Doctors advise not to make soy protein the main product on the menu; if it is consumed as a food supplement, then the benefits from it will be greater than the harm. In the same case, if soy protein is present in the body in excess, then the likelihood of complications and disruptions in the functioning of internal systems greatly increases.

Liver disease: is it possible to drink protein?

Any kidney disease is a direct indication that this substance should not be used under any circumstances. We can't even talk about the smallest dose. This includes chronic renal failure, a genetic predisposition to kidney diseases (even if the disease has not manifested itself in any way) and other inflammatory and infectious diseases of this vital organ.

Liver failure and other ailments of this organ are also an alarming sign for those who decide to start using this substance. Protein can only aggravate existing ailments.

Protein for teenagers: are cocktails harmful?

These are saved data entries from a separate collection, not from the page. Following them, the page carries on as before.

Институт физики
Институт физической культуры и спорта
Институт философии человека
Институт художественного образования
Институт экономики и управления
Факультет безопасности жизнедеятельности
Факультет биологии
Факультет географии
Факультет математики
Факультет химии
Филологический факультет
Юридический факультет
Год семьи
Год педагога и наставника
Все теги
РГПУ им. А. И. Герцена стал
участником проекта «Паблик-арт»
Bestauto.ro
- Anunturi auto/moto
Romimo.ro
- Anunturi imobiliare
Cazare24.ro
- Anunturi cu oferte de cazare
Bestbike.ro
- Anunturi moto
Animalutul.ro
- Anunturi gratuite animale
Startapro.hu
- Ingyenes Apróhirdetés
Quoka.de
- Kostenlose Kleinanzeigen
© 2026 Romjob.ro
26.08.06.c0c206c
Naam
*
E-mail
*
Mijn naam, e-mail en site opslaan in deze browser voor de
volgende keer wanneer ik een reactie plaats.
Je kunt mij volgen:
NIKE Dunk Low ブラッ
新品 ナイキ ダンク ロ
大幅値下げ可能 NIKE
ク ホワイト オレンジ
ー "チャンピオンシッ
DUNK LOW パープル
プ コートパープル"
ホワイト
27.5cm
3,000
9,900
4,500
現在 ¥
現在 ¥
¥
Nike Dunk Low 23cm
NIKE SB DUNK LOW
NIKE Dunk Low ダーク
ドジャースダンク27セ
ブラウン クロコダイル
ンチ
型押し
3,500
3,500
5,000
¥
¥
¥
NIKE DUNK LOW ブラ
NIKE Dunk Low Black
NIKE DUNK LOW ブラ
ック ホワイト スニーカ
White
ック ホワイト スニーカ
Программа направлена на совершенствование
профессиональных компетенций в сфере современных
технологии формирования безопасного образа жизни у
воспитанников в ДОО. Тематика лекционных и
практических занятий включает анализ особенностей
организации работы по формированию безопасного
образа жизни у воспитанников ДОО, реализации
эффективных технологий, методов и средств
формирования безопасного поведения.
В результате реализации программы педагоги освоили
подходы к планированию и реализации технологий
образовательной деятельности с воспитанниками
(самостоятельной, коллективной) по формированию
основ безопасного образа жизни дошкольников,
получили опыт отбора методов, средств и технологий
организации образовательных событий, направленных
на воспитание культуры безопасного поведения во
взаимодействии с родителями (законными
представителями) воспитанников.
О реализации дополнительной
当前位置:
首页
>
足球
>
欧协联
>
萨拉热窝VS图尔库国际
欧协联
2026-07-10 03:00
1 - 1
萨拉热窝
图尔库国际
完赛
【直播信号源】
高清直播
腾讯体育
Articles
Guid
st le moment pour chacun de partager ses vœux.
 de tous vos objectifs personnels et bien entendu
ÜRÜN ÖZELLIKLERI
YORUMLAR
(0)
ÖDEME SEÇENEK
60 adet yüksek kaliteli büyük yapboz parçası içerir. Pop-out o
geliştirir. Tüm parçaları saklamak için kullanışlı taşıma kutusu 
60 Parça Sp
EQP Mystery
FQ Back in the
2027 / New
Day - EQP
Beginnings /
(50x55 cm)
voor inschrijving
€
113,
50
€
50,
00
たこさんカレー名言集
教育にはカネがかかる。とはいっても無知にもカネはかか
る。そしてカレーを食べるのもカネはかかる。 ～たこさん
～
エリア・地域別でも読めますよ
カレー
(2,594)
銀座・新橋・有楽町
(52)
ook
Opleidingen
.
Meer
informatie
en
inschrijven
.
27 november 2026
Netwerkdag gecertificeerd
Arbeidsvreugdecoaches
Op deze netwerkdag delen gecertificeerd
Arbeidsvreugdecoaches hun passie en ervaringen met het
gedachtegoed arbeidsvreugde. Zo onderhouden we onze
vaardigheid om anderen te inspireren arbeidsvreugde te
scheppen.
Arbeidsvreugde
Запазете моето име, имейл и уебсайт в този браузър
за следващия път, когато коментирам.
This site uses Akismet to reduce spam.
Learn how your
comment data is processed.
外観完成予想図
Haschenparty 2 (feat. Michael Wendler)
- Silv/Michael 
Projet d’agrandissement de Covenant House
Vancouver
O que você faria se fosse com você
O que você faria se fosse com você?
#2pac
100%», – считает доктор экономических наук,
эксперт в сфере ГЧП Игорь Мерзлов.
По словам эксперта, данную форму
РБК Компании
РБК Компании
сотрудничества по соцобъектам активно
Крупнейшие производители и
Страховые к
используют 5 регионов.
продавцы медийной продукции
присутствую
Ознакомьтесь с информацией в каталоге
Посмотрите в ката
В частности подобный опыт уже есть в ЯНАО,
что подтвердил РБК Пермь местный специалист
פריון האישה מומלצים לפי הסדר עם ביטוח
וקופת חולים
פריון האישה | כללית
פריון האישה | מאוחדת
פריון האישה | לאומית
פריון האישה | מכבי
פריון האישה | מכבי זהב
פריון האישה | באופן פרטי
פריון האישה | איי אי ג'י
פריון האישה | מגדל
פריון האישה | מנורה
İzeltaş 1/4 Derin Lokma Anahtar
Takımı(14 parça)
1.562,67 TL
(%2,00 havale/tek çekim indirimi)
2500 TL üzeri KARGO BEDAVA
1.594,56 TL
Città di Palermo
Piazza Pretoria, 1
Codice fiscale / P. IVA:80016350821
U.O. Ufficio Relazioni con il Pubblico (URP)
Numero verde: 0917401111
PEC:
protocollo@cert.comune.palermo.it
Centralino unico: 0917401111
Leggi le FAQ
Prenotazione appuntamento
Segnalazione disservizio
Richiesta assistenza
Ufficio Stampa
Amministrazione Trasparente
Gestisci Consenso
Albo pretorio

https://youtu.be/mRaAj8cTpkI

To understand whether teenagers under 18 years of age can drink sports nutrition (in particular, protein), you need to clearly understand the peculiarities of how a young and growing body works. During this period, processes occur at an incredible pace. If you consume protein or other sports nutrition, your metabolism can be disrupted. In the future, the failure develops progressively, and a small “game” with sports nutrition can end, for example, in obesity at the age of 16. Of course, how much and in what volume the supplement was taken is of great importance, but the principle remains the same.

Many believe that taking supplements at the age of 13-16 can significantly accelerate muscle growth. In fact, everything happens the other way around. As we mentioned, disruptions may occur in metabolic processes. The body needs to act, and it directs all its forces to overcome the problem. As a result, resources are spent not on mass gain, but on struggle. The result is a weakened state, lack of energy and results. In the future, no matter how much protein enters the body, there will be no use. The reverse process, which we mentioned above, is also possible.

Death and protein

The diet of a healthy, normal person should contain 60% carbohydrates, 30% proteins, 10% fats, this has been the case for many thousands of years! Protein was obtained from the meat of killed animals (hunting, animal husbandry), and carbohydrates using various plants (agriculture, gathering).

Food was hard to come by, and it was necessary to constantly “move” a lot in order, simply, not to die. And, as you can see, there was a minimum of fat in the diet. There were almost no fast carbohydrates (sweets, starchy foods). The carbohydrate component consisted mainly of plants (fiber), as well as cereals and other long-digesting carbohydrates.

Now, with the advent of various fatty sauces, chips, sweets, refined oil, fast food and other deadly foods, the proportions of our diet have changed significantly.

Nowadays, fats and proteins have swapped places. Those. we consume only 10% proteins, 30% fats and 60% carbohydrates. Our ancestors NEVER consumed such amounts of fatty and carcinogenic foods. Our digestive system and the body as a whole are not “sharpened” for such a diet. This leads to big health problems.

There is not a single system in the body that does not suffer from such a disproportion. Problems with the cardiovascular system, joints (musculoskeletal system), impaired gas exchange and ventilation of the lungs, increased intestinal size, blood pressure problems, bile stagnation, infertility, impotence.

You will collect such and other “bonuses” if you violate the nutritional proportion established for us by nature.

Fatty and carcinogenic food is easier to produce, because the profits are just crazy! In fact, the product itself does not contain anything, and in advertising it is presented to us as “food of the Gods.”

It’s as if an army of friendly, happy women are picking tomatoes with great love in a sunny garden and carefully placing each incredibly ripe tomato into a basket before they turn into a carcinogenic infection of delicious ketchup!